■ YOUR GOAL: The required answer is a copy of each line in the entries below that includes "PROFONDEUR".

■ MATERIAL TO PROCESS:

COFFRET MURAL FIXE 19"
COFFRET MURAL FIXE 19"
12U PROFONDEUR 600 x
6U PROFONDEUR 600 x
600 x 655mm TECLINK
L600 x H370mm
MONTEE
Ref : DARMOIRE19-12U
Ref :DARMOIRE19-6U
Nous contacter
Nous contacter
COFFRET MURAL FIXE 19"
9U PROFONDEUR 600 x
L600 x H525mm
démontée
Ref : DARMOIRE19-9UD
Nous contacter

---

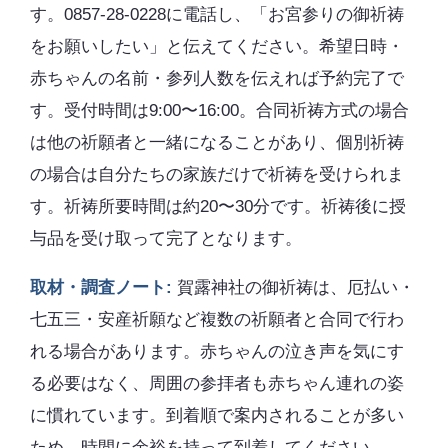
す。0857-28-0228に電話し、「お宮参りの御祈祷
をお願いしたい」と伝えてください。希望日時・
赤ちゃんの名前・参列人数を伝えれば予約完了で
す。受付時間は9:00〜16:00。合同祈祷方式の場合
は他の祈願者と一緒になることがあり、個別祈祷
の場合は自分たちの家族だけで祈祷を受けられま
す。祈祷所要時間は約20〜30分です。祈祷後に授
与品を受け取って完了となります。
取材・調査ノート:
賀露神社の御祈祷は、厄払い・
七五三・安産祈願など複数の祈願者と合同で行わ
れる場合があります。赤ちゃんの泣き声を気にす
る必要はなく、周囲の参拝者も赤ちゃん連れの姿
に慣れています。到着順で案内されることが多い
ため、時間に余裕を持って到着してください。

■ ANSWER AREA:
12U PROFONDEUR 600 x
6U PROFONDEUR 600 x
9U PROFONDEUR 600 x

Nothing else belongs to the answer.